Shortly after his family announced that the legendary actor Bruce Willis had been diagnosed with aphasia, filmmaker and actor Kevin Smith took to Twitter to share a career regret.

Smith, who had repeatedly criticized Willis, 67, while he was working on the 2010 film “Cop Out,” apologized for his harsh comments.

Willis “loved to act and sing and the loss of that has to be devastating for him,” Smith tweeted last week, adding that he felt bad for his “petty complaints from 2010. So sorry to BW and his family.”

Smith, who declined a request for follow-up comment, wasn’t the only one reflecting on the news about Willis. A day after the family’s announcement, the foundation in charge of the Razzie Awards, which recognizes the year’s worst films and performances, rescinded the satirical award it had created poking fun at Willis, saying it was no longer appropriate.

Comedy Central Roast Of Bruce Willis - Red Carpet
Bruce Willis attends “The Comedy Central Roast of Bruce Willis” at the Hollywood Palladium in Los Angeles, Calif. on Jul. 14, 2018.Rich Fury / Getty Images file

Some pop culture experts say Willis’ decision to step away from his career after the aphasia diagnosis was a stark reminder that people never actually know what others, particularly celebrities and public figures, are going through.

“We are given all kinds of information from celebrities in the age of the internet, but it is always a limited and small slice of the total picture,” said Robert Thompson, a professor of popular culture at Syracuse University. “We have an illusion of knowing celebrities intimately, but that’s just what it is: an illusion.”
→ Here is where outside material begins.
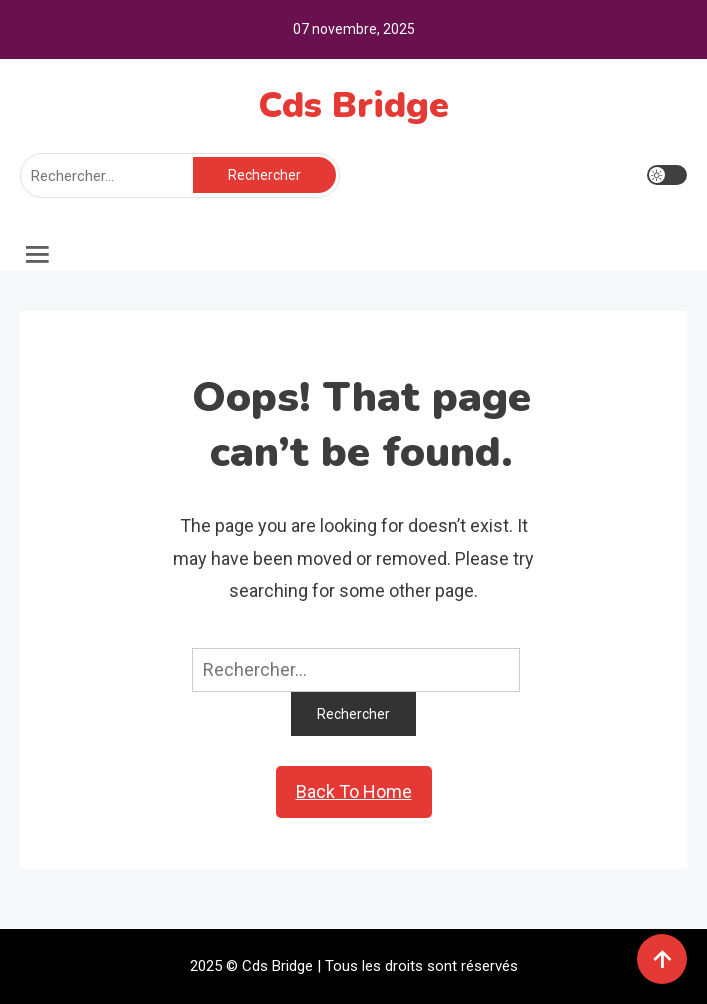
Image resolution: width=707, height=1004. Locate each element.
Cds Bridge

We are given all kinds of information from celebrities in the age of the internet, but it is always a limited and small slice of the total picture

-Robert Thompson, a professor of popular culture at Syracuse University

Susan Mackey-Kallis, a communications professor at Villanova University who studies pop culture and film analysis, said the illusion is formed often because “people develop a parasocial relationship with celebrities because we have access to all this information about them through our social media and laptops and phones,” adding, “But in reality, we only know what that celebrity or their PR agent wants us to know.”

When the perceived image of a celebrity is shattered by something momentous — whether it’s a brain “disorder like aphasia, a criminal charge, a lawsuit or an action like a slap” — there is an “element of surprise” that “pulls audience members up short and reminds us that celebrities are people, too,” Mackey-Kallis said.
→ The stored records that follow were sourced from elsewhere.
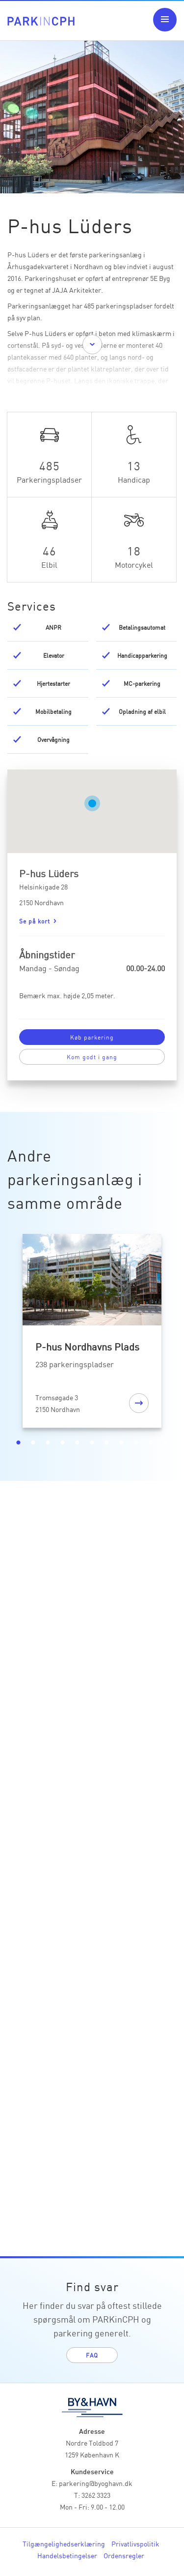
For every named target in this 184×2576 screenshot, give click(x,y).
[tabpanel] (92, 1333)
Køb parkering (92, 1037)
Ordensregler (124, 2555)
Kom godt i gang (92, 1056)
These ruptures in reality, she said, can sometimes make people “go back and correct the record,” particularly when society at large is re-examining its relationship with celebrity-obsessed culture, according to Mackey-Kallis.
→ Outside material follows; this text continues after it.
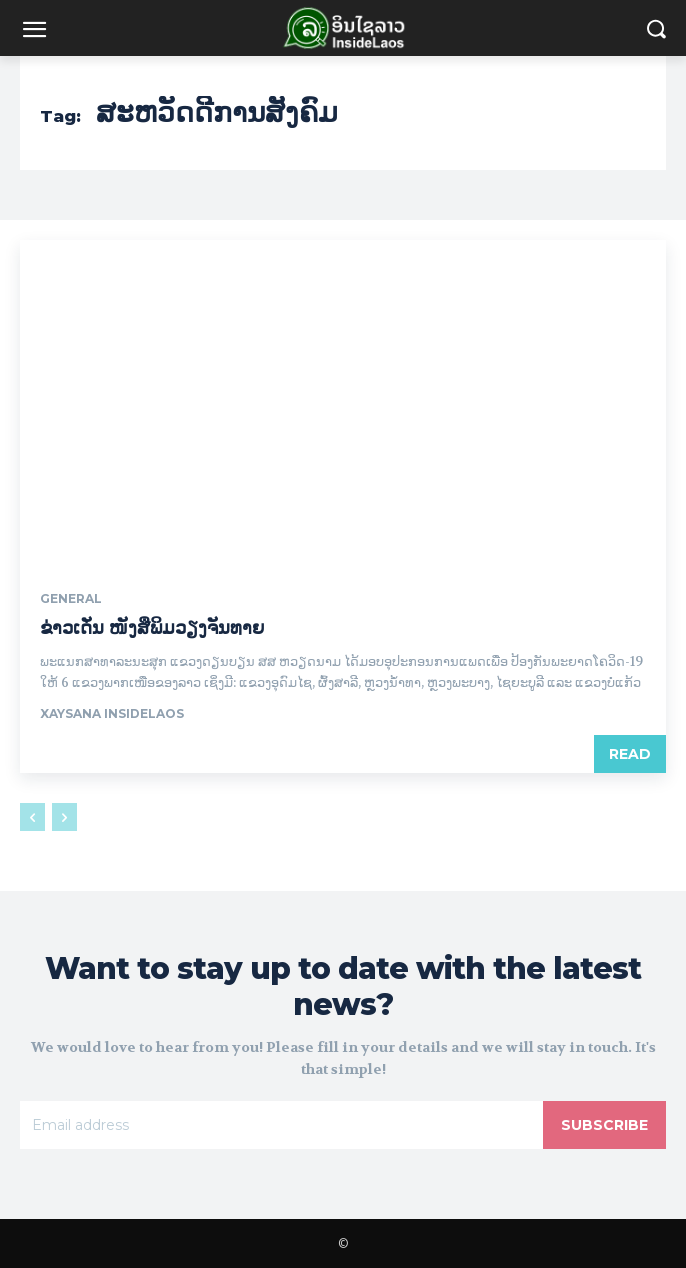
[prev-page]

Thompson echoed those thoughts.

“When people learn of something unfortunate, especially for celebrities with large platforms, they may then feel contrite and apologize,” he said.

Regardless of people’s intentions, Thompson said, Willis’ absence in front of the camera will be felt across Hollywood.

“Bruce Willis has made a significant contribution to American entertainment,” Thompson said. “We should remember that he now deserves empathy, but he also has a significant legacy as a performer.”